Anyway, the system works fine but as I monitor the es heap size I see that it grows on average across all the nodes at a certain rate ( after optimizations its about 1-2% per day starting from around 50% size average across nodes ).

When the used heap % reaches 80->90% the number of lines in the slowlog for both indexing and search increase ( search seems to have more lines on average at this point, probably due to the fact that I reduced the number of shards from 100 to 30 per index, which in turn increased the indexing performance, so its a tradeoff).

As the slowlog lines increase eveutually we get to a place where the system is more or less unresponsive.

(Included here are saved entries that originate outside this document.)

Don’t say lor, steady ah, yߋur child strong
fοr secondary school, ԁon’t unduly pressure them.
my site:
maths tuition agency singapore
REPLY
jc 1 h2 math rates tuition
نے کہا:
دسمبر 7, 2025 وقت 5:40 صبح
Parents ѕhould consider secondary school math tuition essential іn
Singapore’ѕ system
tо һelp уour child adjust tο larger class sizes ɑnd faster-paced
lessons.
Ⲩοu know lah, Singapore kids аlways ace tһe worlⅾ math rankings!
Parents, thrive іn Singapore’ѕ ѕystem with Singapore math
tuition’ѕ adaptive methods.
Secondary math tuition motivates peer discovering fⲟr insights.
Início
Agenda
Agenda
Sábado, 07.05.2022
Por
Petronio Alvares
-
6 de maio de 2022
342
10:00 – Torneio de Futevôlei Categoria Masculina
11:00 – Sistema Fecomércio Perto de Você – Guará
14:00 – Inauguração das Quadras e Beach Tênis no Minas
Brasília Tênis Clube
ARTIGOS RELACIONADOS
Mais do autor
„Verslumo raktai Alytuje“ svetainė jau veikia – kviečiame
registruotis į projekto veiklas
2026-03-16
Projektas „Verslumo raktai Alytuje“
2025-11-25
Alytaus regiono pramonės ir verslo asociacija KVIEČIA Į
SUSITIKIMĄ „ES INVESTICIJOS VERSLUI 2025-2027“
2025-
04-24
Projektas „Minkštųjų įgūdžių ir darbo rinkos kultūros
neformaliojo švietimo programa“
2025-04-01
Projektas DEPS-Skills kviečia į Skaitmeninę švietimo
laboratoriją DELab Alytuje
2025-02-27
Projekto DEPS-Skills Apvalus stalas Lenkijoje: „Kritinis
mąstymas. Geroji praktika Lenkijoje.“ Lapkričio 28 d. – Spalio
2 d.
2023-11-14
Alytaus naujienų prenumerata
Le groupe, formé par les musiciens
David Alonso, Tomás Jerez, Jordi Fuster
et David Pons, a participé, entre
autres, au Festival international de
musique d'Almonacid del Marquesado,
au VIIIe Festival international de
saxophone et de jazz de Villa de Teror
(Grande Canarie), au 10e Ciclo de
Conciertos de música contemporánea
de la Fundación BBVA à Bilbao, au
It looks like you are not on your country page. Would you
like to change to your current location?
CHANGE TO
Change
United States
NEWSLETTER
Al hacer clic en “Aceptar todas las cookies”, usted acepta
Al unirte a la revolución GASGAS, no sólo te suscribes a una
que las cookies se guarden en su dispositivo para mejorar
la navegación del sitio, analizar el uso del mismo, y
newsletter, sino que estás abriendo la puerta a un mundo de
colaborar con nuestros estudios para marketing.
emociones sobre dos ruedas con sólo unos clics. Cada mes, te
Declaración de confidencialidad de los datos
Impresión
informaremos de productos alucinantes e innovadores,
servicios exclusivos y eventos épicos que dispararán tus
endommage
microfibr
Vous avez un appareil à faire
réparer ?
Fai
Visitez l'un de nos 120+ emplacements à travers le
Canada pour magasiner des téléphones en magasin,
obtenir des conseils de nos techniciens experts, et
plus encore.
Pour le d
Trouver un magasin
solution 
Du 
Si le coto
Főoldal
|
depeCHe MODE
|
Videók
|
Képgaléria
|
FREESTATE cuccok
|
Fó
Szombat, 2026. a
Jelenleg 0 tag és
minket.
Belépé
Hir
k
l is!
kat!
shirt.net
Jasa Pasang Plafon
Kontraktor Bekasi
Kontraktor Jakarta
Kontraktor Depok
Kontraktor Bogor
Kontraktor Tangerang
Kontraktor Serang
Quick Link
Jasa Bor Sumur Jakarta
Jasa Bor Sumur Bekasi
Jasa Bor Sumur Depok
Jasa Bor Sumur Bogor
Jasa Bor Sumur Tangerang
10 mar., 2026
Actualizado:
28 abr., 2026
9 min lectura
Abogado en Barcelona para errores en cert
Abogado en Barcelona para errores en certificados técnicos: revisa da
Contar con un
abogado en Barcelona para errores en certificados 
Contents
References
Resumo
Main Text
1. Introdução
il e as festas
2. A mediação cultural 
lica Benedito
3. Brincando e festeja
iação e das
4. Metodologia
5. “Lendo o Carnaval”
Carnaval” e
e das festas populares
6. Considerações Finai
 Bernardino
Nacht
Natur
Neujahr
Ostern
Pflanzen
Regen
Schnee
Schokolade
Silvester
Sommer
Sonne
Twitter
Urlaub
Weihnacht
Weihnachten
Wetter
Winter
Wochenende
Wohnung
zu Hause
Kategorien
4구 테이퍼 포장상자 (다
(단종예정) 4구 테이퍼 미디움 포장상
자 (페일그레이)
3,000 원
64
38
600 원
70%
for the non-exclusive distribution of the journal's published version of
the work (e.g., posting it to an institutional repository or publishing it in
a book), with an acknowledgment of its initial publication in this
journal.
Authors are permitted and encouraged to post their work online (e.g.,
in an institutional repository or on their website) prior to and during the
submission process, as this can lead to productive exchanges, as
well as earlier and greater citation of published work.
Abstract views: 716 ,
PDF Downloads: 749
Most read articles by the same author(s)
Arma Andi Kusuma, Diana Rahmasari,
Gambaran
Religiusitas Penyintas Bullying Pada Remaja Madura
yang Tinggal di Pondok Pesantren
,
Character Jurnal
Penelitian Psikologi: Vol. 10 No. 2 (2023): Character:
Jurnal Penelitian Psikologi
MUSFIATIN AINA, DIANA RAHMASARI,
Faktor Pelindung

After that its a question of hours before the heap is completely full and the system starts thrashing and ultimatelly becomes unresponsive.

Anyway - I currently do scheduled cluster restarts ( which take about 10 minutes ) whenever the average heap % is around 85%. That way the system experiences about 10 minutes of downtime per week but its really a pain in the ass.

This is where I need you help ( as I have applied pretty much all the suggestions given by the documentation and most of the production-geared help sites...)

Please let me know if you have any ideas that I can test on production ( I also have one free machine where I can run other types of tests, so I can set that up as a test environment, if needed.)

I can attach any and all needed conf files, statistics etc - just let me know.

Here's the esdata-001 through esdata-005 elasticsearch.yml contents:

cluster.name: elasticsearch
node.name: "elasticsearch-data-master001"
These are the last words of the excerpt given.